To answer the original question, because they broadcast stuff like this: https://www.bbc.co.uk/programmes/m0001rz0 Hardly Sat night viewing, specially after a home win, but there is always space for programmes like this every Yuletide. It's right up there with David Lean films and Carry On Up the Jungle as a sine quar non televisually speaking.
BBC4 is a brilliant channel. It shows some great programmes on classical music as well as rock and roll. I am disappointed that people on here seem not aware of the former. I am not now and never have been in a Germanic sex den. But I confess to an interest in the music, culture and history of the Weimar Republic (e.g.

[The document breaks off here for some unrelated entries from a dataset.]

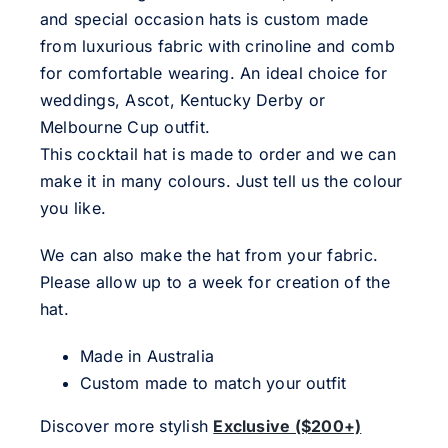
and special occasion hats is custom made
from luxurious fabric with crinoline and comb
for comfortable wearing. An ideal choice for
weddings, Ascot, Kentucky Derby or
Melbourne Cup outfit.
This cocktail hat is made to order and we can
make it in many colours. Just tell us the colour
you like.
We can also make the hat from your fabric.
Please allow up to a week for creation of the
hat.
Made in Australia
Custom made to match your outfit
Discover more stylish
Exclusive ($200+)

Weill, Pabst, Dietrich).
This should be worth a watch... The North Water: Hull ship's doomed voyage to be told in BBC drama with Colin Farrell Colin Farrell and Stephen Graham also star in historical epic https://www.hulldailymail.co.uk/news/hull-east-yorkshire-news/the-north-water-bbc-drama-3700658
Can't wait to see it, whilst simultaneously already dreading the range of attempted Hull accents we'll get to witness. Hopefully Tom can steer 'em right on set.
"Although partly set in 19th century in Hull, onshore scenes in the drama are due to be filmed in Hungary later this year." GERTCHA
To be fair it captured the mood of the times very well. How they toured, made films and still wrote so many great songs in such a short space of time is unbelieveable.
The Hull parts are mainly set around 19th Wincolmlee, in boatyards and processing houses associated with the dying entrails of the whaling industry. They occur at the beginning and end of the book, setting the scene of the story and tying up the loose ends. It's quite dark and bleak, both literally and metaphorically. The main bulk of the story takes place on the whaling grounds. I guess somewhere in Hungary must look more like Victorian seafaring Hull than current day Hull does.
Being landlocked would make some elements difficult, unless we can imagine whaling boats/ships could shimmy up & down the Danube ?
Last night Chris Packham prog about how punk positively impacted his troubled adolescence. Interviews with Jordan, the gay vicar out the Communards, Tom Robinson, Jamie Reid, Pauline from Penetration etc None of these are A listers, which just shows how punk was all things to all people.